• Exercise details:
Your task is to reproduce exactly the lines from the line with "D2Cサービスの準備、ローンチ後の広告運用など一通り全" through the end of the records below.

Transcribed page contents
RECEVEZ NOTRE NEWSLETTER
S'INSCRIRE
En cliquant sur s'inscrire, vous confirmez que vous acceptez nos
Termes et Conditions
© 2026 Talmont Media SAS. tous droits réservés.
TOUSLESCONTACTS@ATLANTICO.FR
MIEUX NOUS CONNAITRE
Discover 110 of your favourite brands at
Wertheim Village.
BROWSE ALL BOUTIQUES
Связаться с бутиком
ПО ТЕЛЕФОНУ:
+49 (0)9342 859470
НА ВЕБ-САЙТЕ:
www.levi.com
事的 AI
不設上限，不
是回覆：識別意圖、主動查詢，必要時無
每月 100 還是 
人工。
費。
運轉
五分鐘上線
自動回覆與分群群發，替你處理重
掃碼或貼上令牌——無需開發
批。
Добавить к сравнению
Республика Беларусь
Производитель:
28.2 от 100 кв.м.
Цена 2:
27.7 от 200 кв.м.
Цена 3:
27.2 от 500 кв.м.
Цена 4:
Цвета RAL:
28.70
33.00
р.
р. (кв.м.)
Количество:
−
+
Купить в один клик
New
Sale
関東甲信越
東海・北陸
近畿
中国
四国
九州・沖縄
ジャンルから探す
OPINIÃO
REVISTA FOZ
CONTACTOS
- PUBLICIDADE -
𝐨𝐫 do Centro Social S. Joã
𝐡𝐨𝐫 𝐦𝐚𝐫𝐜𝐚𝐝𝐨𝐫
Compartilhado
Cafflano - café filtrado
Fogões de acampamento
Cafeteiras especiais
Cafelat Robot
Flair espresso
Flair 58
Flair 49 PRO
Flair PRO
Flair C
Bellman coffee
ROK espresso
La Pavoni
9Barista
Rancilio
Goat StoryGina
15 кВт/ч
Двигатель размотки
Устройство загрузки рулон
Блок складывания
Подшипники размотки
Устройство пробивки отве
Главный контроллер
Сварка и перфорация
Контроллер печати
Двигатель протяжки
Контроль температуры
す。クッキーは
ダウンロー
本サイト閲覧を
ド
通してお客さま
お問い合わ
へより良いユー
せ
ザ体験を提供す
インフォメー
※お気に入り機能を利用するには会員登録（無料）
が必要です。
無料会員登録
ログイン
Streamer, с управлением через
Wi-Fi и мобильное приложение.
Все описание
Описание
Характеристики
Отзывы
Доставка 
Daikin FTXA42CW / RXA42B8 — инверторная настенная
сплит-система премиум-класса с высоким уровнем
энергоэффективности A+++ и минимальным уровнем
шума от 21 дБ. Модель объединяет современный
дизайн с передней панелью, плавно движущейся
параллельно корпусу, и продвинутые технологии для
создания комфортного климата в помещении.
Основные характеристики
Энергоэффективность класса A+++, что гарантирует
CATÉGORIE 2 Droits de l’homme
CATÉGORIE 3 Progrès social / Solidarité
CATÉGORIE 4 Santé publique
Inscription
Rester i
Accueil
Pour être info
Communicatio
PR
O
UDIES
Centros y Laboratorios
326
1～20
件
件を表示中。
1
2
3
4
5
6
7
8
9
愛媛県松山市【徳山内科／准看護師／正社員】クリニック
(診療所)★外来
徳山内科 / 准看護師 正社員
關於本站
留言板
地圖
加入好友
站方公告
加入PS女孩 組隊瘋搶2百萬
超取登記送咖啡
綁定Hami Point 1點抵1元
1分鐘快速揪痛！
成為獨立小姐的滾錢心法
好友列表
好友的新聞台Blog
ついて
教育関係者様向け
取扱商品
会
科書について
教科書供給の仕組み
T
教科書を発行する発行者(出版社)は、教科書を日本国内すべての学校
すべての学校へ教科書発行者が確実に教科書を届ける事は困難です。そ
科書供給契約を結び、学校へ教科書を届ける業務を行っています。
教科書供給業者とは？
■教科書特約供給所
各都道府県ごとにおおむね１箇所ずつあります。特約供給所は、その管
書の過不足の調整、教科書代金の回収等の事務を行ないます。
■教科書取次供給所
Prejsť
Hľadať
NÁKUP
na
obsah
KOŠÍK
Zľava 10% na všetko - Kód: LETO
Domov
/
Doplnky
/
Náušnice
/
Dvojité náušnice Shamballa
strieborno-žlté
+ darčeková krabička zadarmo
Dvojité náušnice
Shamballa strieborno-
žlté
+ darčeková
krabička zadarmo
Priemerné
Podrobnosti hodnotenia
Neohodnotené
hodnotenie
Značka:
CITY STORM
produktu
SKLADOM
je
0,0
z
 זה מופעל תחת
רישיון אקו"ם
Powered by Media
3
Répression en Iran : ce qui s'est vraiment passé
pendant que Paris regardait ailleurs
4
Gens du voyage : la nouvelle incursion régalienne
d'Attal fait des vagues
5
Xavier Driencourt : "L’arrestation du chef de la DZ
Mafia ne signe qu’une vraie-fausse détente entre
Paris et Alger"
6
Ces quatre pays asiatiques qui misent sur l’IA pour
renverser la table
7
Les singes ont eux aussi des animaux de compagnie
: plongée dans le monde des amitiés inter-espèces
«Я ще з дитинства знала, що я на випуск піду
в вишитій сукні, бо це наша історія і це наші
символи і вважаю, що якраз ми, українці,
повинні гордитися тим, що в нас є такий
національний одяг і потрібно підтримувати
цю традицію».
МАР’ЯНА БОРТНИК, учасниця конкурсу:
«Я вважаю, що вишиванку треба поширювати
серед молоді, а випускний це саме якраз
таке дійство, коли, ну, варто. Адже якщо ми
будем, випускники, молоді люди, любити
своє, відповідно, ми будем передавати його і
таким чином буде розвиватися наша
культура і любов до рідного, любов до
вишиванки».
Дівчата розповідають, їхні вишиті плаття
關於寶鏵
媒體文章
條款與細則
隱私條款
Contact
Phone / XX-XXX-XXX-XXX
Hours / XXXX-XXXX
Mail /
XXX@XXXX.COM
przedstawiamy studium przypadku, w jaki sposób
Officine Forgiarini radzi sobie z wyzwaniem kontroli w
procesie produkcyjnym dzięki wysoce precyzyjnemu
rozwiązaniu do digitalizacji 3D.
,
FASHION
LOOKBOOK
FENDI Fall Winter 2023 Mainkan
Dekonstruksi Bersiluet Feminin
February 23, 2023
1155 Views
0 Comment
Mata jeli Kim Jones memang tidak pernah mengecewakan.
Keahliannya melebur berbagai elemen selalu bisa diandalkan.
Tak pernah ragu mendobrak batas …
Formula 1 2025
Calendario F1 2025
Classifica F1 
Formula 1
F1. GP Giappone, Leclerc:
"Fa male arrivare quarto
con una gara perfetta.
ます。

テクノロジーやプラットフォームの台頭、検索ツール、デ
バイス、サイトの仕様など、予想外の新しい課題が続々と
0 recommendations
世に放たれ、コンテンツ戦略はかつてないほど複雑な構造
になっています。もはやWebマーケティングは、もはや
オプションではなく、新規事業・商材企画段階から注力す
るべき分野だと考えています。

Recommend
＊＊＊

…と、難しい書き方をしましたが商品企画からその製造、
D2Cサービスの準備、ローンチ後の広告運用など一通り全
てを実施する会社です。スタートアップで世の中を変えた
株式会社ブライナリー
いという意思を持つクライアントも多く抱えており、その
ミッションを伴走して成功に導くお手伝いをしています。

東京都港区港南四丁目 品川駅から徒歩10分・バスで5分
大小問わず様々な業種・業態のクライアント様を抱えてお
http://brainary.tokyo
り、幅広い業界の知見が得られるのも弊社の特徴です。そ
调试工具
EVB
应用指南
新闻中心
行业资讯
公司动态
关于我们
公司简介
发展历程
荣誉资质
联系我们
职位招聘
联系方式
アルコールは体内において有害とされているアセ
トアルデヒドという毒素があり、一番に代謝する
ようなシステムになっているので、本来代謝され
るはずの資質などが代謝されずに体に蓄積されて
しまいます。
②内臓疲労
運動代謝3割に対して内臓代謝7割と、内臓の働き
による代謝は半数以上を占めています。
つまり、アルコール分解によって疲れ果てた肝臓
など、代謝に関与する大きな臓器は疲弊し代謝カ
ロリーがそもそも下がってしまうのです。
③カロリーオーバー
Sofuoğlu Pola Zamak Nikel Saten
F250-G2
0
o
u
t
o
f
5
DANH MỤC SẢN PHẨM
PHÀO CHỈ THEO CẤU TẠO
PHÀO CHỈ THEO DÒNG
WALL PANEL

• Task solution:
D2Cサービスの準備、ローンチ後の広告運用など一通り全
てを実施する会社です。スタートアップで世の中を変えた
株式会社ブライナリー
いという意思を持つクライアントも多く抱えており、その
ミッションを伴走して成功に導くお手伝いをしています。

東京都港区港南四丁目 品川駅から徒歩10分・バスで5分
大小問わず様々な業種・業態のクライアント様を抱えてお
http://brainary.tokyo
り、幅広い業界の知見が得られるのも弊社の特徴です。そ
调试工具
EVB
应用指南
新闻中心
行业资讯
公司动态
关于我们
公司简介
发展历程
荣誉资质
联系我们
职位招聘
联系方式
アルコールは体内において有害とされているアセ
トアルデヒドという毒素があり、一番に代謝する
ようなシステムになっているので、本来代謝され
るはずの資質などが代謝されずに体に蓄積されて
しまいます。
②内臓疲労
運動代謝3割に対して内臓代謝7割と、内臓の働き
による代謝は半数以上を占めています。
つまり、アルコール分解によって疲れ果てた肝臓
など、代謝に関与する大きな臓器は疲弊し代謝カ
ロリーがそもそも下がってしまうのです。
③カロリーオーバー
Sofuoğlu Pola Zamak Nikel Saten
F250-G2
0
o
u
t
o
f
5
DANH MỤC SẢN PHẨM
PHÀO CHỈ THEO CẤU TẠO
PHÀO CHỈ THEO DÒNG
WALL PANEL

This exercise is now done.